Bitter Drink, Bitter Moon is in no shortage of fast-paced rockers (“I Came Around,” “Hard World”) which show Murder By Death’s more chaotic side (Brackett definitely has a future in the band), but it also shows a vast array of other genres, including the tribal first half of “Ditch Lilly” and the spaghetti western-sounding “The Curse of Elkhart.” It’s like watching a Clint Eastwood musical, only much, much better. “Queen Mab” is an incredible instrumental track that really helps move the album along to its conclusion. The slow and jazzy “Oh, to Be an Animal” is another major highlight, at times building to a near-chaotic level of musicianship. “Ghost Fields” instantly feels like a closer, implementing a dreary yet hopeful sound.

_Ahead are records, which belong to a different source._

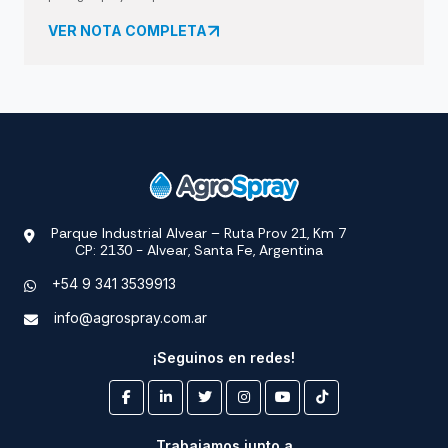
VER NOTA COMPLETA
Parque Industrial Alvear – Ruta Prov 21, Km 7
CP: 2130 - Alvear, Santa Fe, Argentina
+54 9 341 3539913
info@agrospray.com.ar
¡Seguinos en redes!
Trabajamos junto a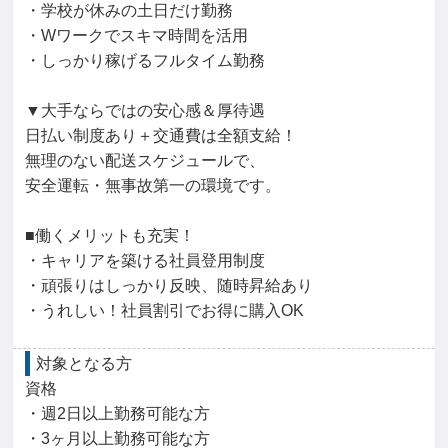
・学校が休みの土日だけ勤務

・Wワークでスキマ時間を活用

・しっかり稼げるフルタイム勤務

▼大手ならではの安心感＆厚待遇

日払い制度あり＋交通費は全額支給！

無理のない配送スケジュールで、

安全運転・無事故第一の環境です。

■働くメリットも充実！

・キャリアを築ける社員登用制度

・頑張りはしっかり反映、随時昇給あり

・うれしい！社員割引でお得に購入OK
対象となる方
資格

・週2日以上勤務可能な方

・3ヶ月以上勤務可能な方
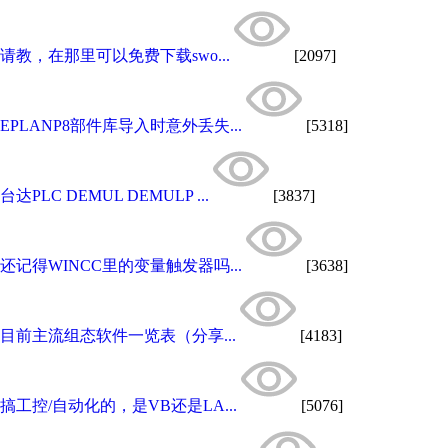
请教，在那里可以免费下载swo...
[2097]
EPLANP8部件库导入时意外丢失...
[5318]
台达PLC DEMUL DEMULP ...
[3837]
还记得WINCC里的变量触发器吗...
[3638]
目前主流组态软件一览表（分享...
[4183]
搞工控/自动化的，是VB还是LA...
[5076]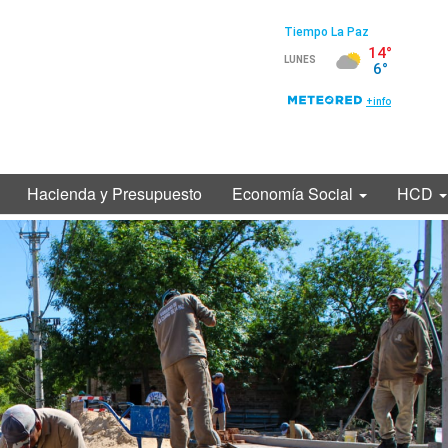
Hacienda y Presupuesto
Economía Social
HCD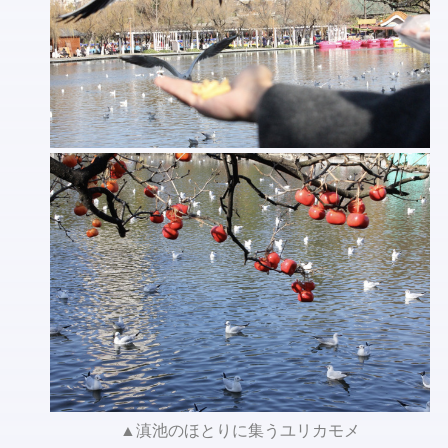
▲滇池のほとりに集うユリカモメ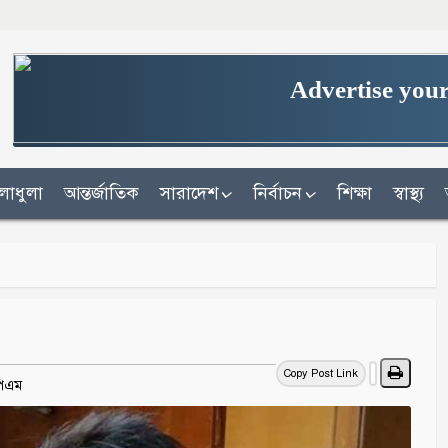
Advertise your
লাধুলা
আন্তর্জাতিক
সারাদেশ
নির্বাচন
শিক্ষা
স্বাস্থ্য
Copy Post Link
 পিএম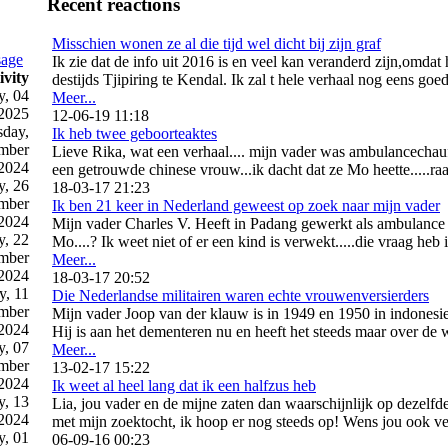
Recent reactions
Misschien wonen ze al die tijd wel dicht bij zijn graf
sage
Ik zie dat de info uit 2016 is en veel kan veranderd zijn,omdat
ivity
destijds Tjipiring te Kendal. Ik zal t hele verhaal nog eens goe
y, 04
Meer...
2025
12-06-19 11:18
day,
Ik heb twee geboorteaktes
mber
Lieve Rika, wat een verhaal.... mijn vader was ambulancechauff
2024
een getrouwde chinese vrouw...ik dacht dat ze Mo heette.....raar t
y, 26
18-03-17 21:23
mber
Ik ben 21 keer in Nederland geweest op zoek naar mijn vader
2024
Mijn vader Charles V. Heeft in Padang gewerkt als ambulance 
y, 22
Mo....? Ik weet niet of er een kind is verwekt.....die vraag heb 
mber
Meer...
2024
18-03-17 20:52
, 11
Die Nederlandse militairen waren echte vrouwenversierders
mber
Mijn vader Joop van der klauw is in 1949 en 1950 in indonesie 
2024
Hij is aan het dementeren nu en heeft het steeds maar over de w
y, 07
Meer...
mber
13-02-17 15:22
2024
Ik weet al heel lang dat ik een halfzus heb
y, 13
Lia, jou vader en de mijne zaten dan waarschijnlijk op dezelfd
2024
met mijn zoektocht, ik hoop er nog steeds op! Wens jou ook vee
y, 01
06-09-16 00:23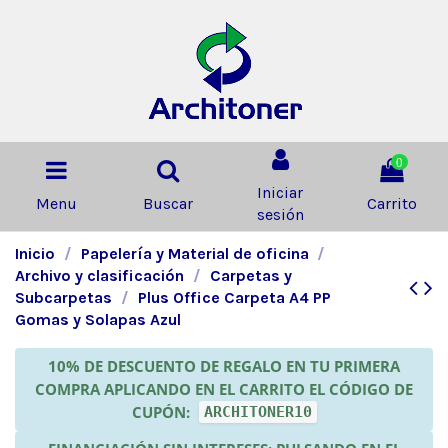
0
Iniciar
Menu
Buscar
Carrito
sesión
Inicio
Papelería y Material de oficina
Archivo y clasificación
Carpetas y
Subcarpetas
Plus Office Carpeta A4 PP
Gomas y Solapas Azul
10% DE DESCUENTO DE REGALO EN TU PRIMERA
COMPRA APLICANDO EN EL CARRITO EL CÓDIGO DE
CUPÓN:
ARCHITONER10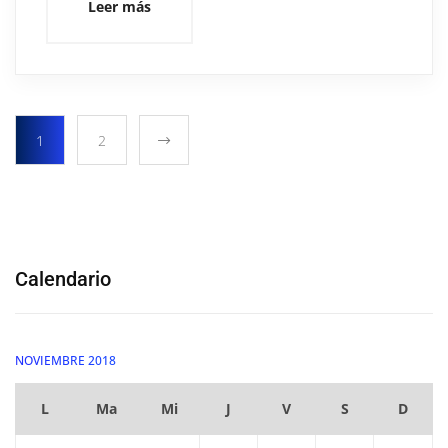
Leer más
1
2
Calendario
NOVIEMBRE 2018
L
Ma
Mi
J
V
S
D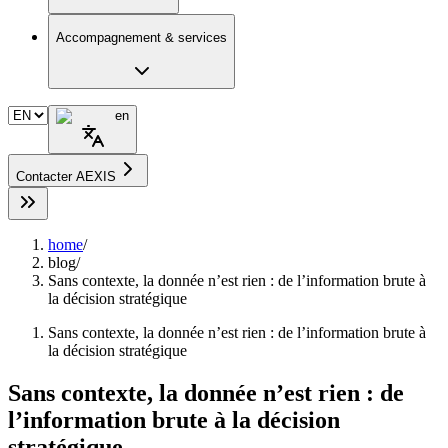
Accompagnement & services
en
Contacter AEXIS
home
/
blog
/
Sans contexte, la donnée n’est rien : de l’information brute à
la décision stratégique
Sans contexte, la donnée n’est rien : de l’information brute à
la décision stratégique
Sans contexte, la donnée n’est rien : de
l’information brute à la décision
stratégique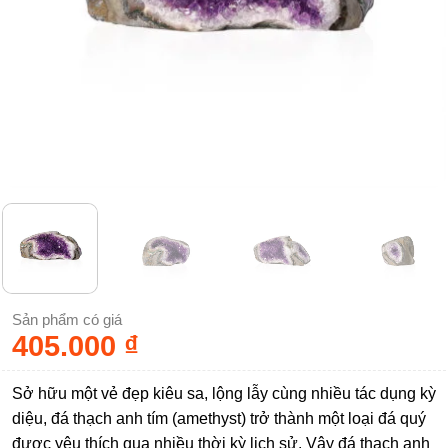
Sản phẩm có giá
405.000
₫
Sở hữu một vẻ đẹp kiêu sa, lộng lẫy cùng nhiều tác dụng kỳ
diệu, đá thạch anh tím (amethyst) trở thành một loại đá quý
được yêu thích qua nhiều thời kỳ lịch sử. Vậy đá thạch anh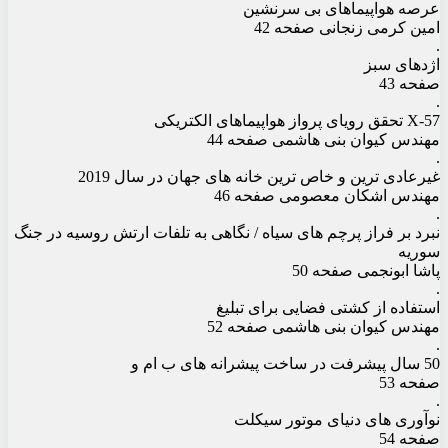
عرصه هواپیماهای بی سرنشین
امین کرمی زنجانی صفحه 42
.
اژدهای سبز
صفحه 43
.
X-57 تحقق رویای پرواز هواپیماهای الکتریکی
مهندس کیوان بنی هاشمی صفحه 44
.
غیرعادی ترین و خاص ترین خانه های جهان در سال 2019
مهندس اشکان معصومی صفحه 46
.
نبرد بر فراز پرچم های سیاه / نگاهی به تلفات ارتش روسیه در جنگ
سوریه
پاشا ابونجمی صفحه 50
.
استفاده از کشتی فضایی برای تبلیغ
مهندس کیوان بنی هاشمی صفحه 52
.
50 سال پیشرفت در ساخت پیشرانه های ب ام و
صفحه 53
.
نوآوری های دنیای موتور سیکلت
صفحه 54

And of course there’s an accordion, which pretty much instantly makes it awesome.
Bitter Drink, Bitter Moon is definitely Murder By Death’s most original album to date, if not necessarily my favorite album from the band. No, In Bocca al Lupo still holds that title, but Bitter is definitely proof that they still have a few tricks left up their sleeve. With sensational performances from each and every band member (especially Brackett and Balliet) and emotionally impactful vocals from Turla (his lyrics, as well, have never been better), Bitter Drink, Bitter Moon is one of the better albums released this year.